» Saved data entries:
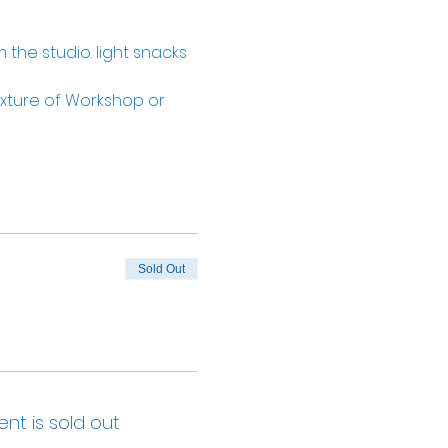
 the studio. light snacks 
ture of Workshop or 
Sold Out
ent is sold out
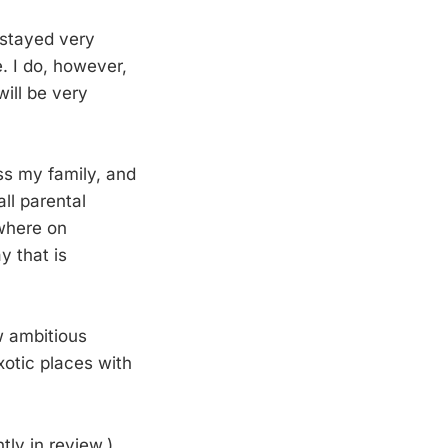
 stayed very
e. I do, however,
will be very
iss my family, and
all parental
ewhere on
y that is
w ambitious
xotic places with
tly in review.)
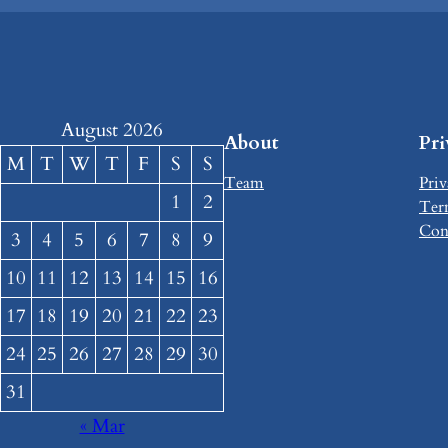
August 2026
About
Pr
M
T
W
T
F
S
S
Team
Priv
1
2
Ter
Con
3
4
5
6
7
8
9
10
11
12
13
14
15
16
17
18
19
20
21
22
23
24
25
26
27
28
29
30
31
« Mar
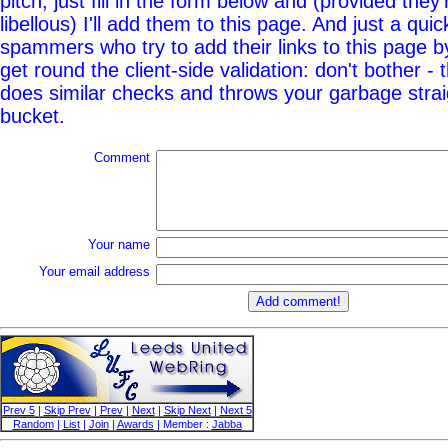
pitch, just fill in the form below and (provided they'
libellous) I'll add them to this page. And just a quic
spammers who try to add their links to this page b
get round the client-side validation: don't bother - 
does similar checks and throws your garbage straig
bucket.
Comment
Your name
Your email address
Prev 5
|
Skip Prev
|
Prev
|
Next
|
Skip Next
|
Next 5
Random
|
List
|
Join
|
Awards
| Member :
Jabba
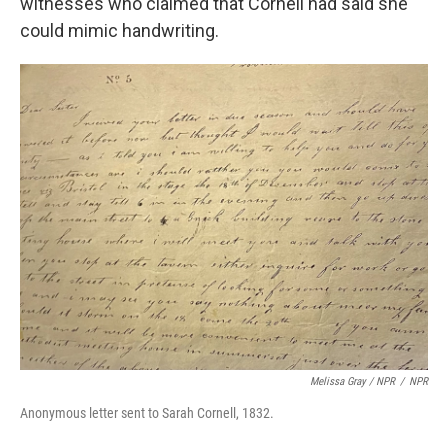
witnesses who claimed that Cornell had said she
could mimic handwriting.
Melissa Gray
/
NPR
/
NPR
Anonymous letter sent to Sarah Cornell, 1832.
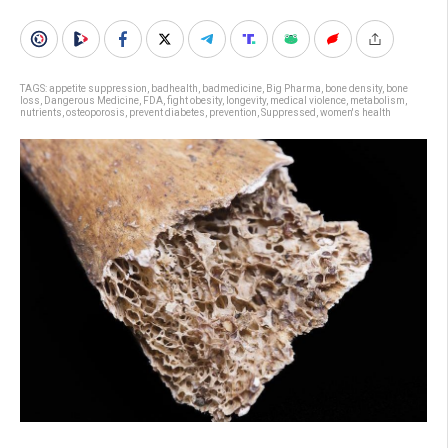
TAGS:
appetite suppression
,
badhealth
,
badmedicine
,
Big Pharma
,
bone density
,
bone
loss
,
Dangerous Medicine
,
FDA
,
fight obesity
,
longevity
,
medical violence
,
metabolism
,
nutrients
,
osteoporosis
,
prevent diabetes
,
prevention
,
Suppressed
,
women's health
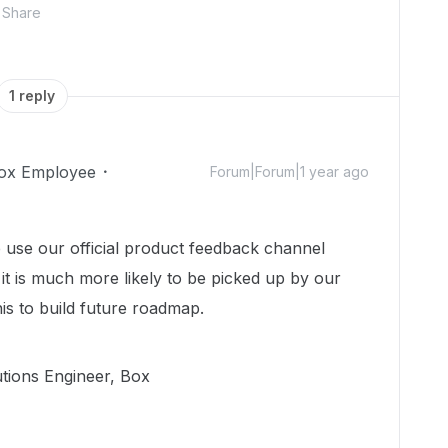
Share
1 reply
ox Employee
Forum|Forum|1 year ago
e use our official product feedback channel
 it is much more likely to be picked up by our
is to build future roadmap.
utions Engineer, Box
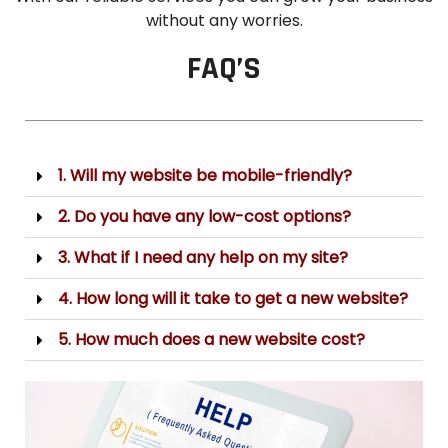
without any worries.
FAQ’S
1. Will my website be mobile-friendly?
2. Do you have any low-cost options?
3. What if I need any help on my site?
4. How long will it take to get a new website?
5. How much does a new website cost?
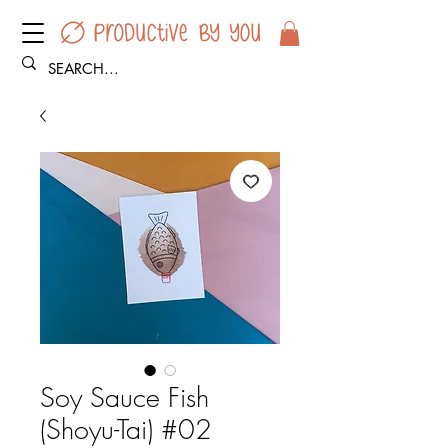
Soy Sauce Fish
(Shoyu-Tai) #02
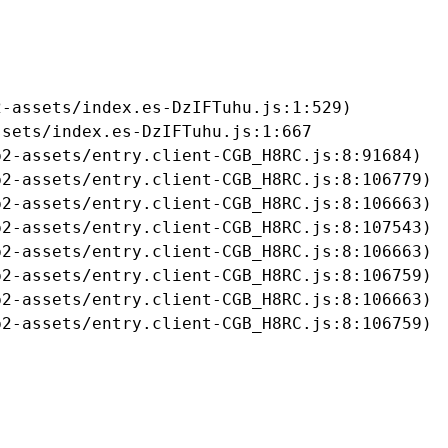
-assets/index.es-DzIFTuhu.js:1:529)

sets/index.es-DzIFTuhu.js:1:667

2-assets/entry.client-CGB_H8RC.js:8:91684)

2-assets/entry.client-CGB_H8RC.js:8:106779)

2-assets/entry.client-CGB_H8RC.js:8:106663)

2-assets/entry.client-CGB_H8RC.js:8:107543)

2-assets/entry.client-CGB_H8RC.js:8:106663)

2-assets/entry.client-CGB_H8RC.js:8:106759)

2-assets/entry.client-CGB_H8RC.js:8:106663)

b2-assets/entry.client-CGB_H8RC.js:8:106759)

» Task directions: Without the pictures, please output every record exactly.

» Response to this exercise:
 the studio. light snacks 
ture of Workshop or 
Sold Out
ent is sold out
 stayed very
e. I do, however,
will be very
iss my family, and
all parental
ewhere on
y that is
w ambitious
xotic places with
tly in review.)
August 2026
About
Pr
M
T
W
T
F
S
S
Team
Priv
1
2
Ter
Con
3
4
5
6
7
8
9
10
11
12
13
14
15
16
17
18
19
20
21
22
23
24
25
26
27
28
29
30
31
« Mar
pitch, just fill in the form below and (provided they'
libellous) I'll add them to this page. And just a quic
spammers who try to add their links to this page b
get round the client-side validation: don't bother - 
does similar checks and throws your garbage straig
bucket.
Comment
Your name
Your email address
Prev 5
|
Skip Prev
|
Prev
|
Next
|
Skip Next
|
Next 5
Random
|
List
|
Join
|
Awards
| Member :
Jabba
witnesses who claimed that Cornell had said she
could mimic handwriting.
Melissa Gray
/
NPR
/
NPR
Anonymous letter sent to Sarah Cornell, 1832.
TAGS:
appetite suppression
,
badhealth
,
badmedicine
,
Big Pharma
,
bone density
,
bone
loss
,
Dangerous Medicine
,
FDA
,
fight obesity
,
longevity
,
medical violence
,
metabolism
,
nutrients
,
osteoporosis
,
prevent diabetes
,
prevention
,
Suppressed
,
women's health
Share
1 reply
ox Employee
Forum|Forum|1 year ago
e use our official product feedback channel
 it is much more likely to be picked up by our
is to build future roadmap.
utions Engineer, Box
without any worries.
FAQ’S
1. Will my website be mobile-friendly?
2. Do you have any low-cost options?
3. What if I need any help on my site?
4. How long will it take to get a new website?
5. How much does a new website cost?
Soy Sauce Fish
(Shoyu-Tai) #02
-assets/index.es-DzIFTuhu.js:1:529)

sets/index.es-DzIFTuhu.js:1:667

2-assets/entry.client-CGB_H8RC.js:8:91684)

2-assets/entry.client-CGB_H8RC.js:8:106779)

2-assets/entry.client-CGB_H8RC.js:8:106663)

2-assets/entry.client-CGB_H8RC.js:8:107543)

2-assets/entry.client-CGB_H8RC.js:8:106663)

2-assets/entry.client-CGB_H8RC.js:8:106759)

2-assets/entry.client-CGB_H8RC.js:8:106663)

b2-assets/entry.client-CGB_H8RC.js:8:106759)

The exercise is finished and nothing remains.